### Goal of the exercise
Repeat each record word for word. Leave nothing out.
Dataset section start
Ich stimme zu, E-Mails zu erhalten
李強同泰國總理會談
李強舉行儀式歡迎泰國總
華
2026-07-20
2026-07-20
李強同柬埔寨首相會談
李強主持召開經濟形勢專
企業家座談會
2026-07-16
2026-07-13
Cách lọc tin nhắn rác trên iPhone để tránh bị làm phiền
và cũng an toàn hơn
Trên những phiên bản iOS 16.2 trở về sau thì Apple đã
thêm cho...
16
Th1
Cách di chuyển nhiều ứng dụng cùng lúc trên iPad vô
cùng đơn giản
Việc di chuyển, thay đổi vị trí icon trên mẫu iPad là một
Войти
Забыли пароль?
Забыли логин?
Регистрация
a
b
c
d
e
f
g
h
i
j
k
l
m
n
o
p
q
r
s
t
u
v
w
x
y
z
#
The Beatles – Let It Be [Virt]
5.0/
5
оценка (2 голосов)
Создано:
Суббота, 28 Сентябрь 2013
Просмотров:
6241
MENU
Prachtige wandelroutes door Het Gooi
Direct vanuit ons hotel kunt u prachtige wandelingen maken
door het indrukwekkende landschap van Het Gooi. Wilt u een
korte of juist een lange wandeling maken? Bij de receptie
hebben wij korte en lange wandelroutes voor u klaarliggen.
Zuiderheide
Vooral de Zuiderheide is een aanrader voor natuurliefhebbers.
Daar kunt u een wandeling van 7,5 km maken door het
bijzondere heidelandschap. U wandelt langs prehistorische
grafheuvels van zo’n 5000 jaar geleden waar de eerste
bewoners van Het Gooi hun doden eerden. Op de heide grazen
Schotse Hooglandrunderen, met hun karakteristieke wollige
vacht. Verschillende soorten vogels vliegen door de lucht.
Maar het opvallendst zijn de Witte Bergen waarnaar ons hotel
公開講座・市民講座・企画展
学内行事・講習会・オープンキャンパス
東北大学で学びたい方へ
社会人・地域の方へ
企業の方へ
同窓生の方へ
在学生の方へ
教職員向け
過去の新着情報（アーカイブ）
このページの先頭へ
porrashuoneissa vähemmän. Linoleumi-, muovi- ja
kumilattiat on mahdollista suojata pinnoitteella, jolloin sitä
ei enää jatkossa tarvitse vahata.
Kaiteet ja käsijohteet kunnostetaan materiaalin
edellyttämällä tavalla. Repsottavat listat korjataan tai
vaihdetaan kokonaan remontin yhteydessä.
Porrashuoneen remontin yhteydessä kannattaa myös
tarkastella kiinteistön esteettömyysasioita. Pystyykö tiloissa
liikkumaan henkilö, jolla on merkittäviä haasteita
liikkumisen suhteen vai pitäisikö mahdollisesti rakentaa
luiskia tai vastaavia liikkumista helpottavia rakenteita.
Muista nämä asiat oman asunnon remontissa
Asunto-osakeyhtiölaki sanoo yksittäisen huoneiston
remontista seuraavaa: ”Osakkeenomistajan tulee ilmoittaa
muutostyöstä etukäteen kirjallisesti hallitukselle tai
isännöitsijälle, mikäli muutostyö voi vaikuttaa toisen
Dataset section end
### Your response
Ich stimme zu, E-Mails zu erhalten
李強同泰國總理會談
李強舉行儀式歡迎泰國總
華
2026-07-20
2026-07-20
李強同柬埔寨首相會談
李強主持召開經濟形勢專
企業家座談會
2026-07-16
2026-07-13
Cách lọc tin nhắn rác trên iPhone để tránh bị làm phiền
và cũng an toàn hơn
Trên những phiên bản iOS 16.2 trở về sau thì Apple đã
thêm cho...
16
Th1
Cách di chuyển nhiều ứng dụng cùng lúc trên iPad vô
cùng đơn giản
Việc di chuyển, thay đổi vị trí icon trên mẫu iPad là một
Войти
Забыли пароль?
Забыли логин?
Регистрация
a
b
c
d
e
f
g
h
i
j
k
l
m
n
o
p
q
r
s
t
u
v
w
x
y
z
#
The Beatles – Let It Be [Virt]
5.0/
5
оценка (2 голосов)
Создано:
Суббота, 28 Сентябрь 2013
Просмотров:
6241
MENU
Prachtige wandelroutes door Het Gooi
Direct vanuit ons hotel kunt u prachtige wandelingen maken
door het indrukwekkende landschap van Het Gooi. Wilt u een
korte of juist een lange wandeling maken? Bij de receptie
hebben wij korte en lange wandelroutes voor u klaarliggen.
Zuiderheide
Vooral de Zuiderheide is een aanrader voor natuurliefhebbers.
Daar kunt u een wandeling van 7,5 km maken door het
bijzondere heidelandschap. U wandelt langs prehistorische
grafheuvels van zo’n 5000 jaar geleden waar de eerste
bewoners van Het Gooi hun doden eerden. Op de heide grazen
Schotse Hooglandrunderen, met hun karakteristieke wollige
vacht. Verschillende soorten vogels vliegen door de lucht.
Maar het opvallendst zijn de Witte Bergen waarnaar ons hotel
公開講座・市民講座・企画展
学内行事・講習会・オープンキャンパス
東北大学で学びたい方へ
社会人・地域の方へ
企業の方へ
同窓生の方へ
在学生の方へ
教職員向け
過去の新着情報（アーカイブ）
このページの先頭へ
porrashuoneissa vähemmän. Linoleumi-, muovi- ja
kumilattiat on mahdollista suojata pinnoitteella, jolloin sitä
ei enää jatkossa tarvitse vahata.
Kaiteet ja käsijohteet kunnostetaan materiaalin
edellyttämällä tavalla. Repsottavat listat korjataan tai
vaihdetaan kokonaan remontin yhteydessä.
Porrashuoneen remontin yhteydessä kannattaa myös
tarkastella kiinteistön esteettömyysasioita. Pystyykö tiloissa
liikkumaan henkilö, jolla on merkittäviä haasteita
liikkumisen suhteen vai pitäisikö mahdollisesti rakentaa
luiskia tai vastaavia liikkumista helpottavia rakenteita.
Muista nämä asiat oman asunnon remontissa
Asunto-osakeyhtiölaki sanoo yksittäisen huoneiston
remontista seuraavaa: ”Osakkeenomistajan tulee ilmoittaa
muutostyöstä etukäteen kirjallisesti hallitukselle tai
isännöitsijälle, mikäli muutostyö voi vaikuttaa toisen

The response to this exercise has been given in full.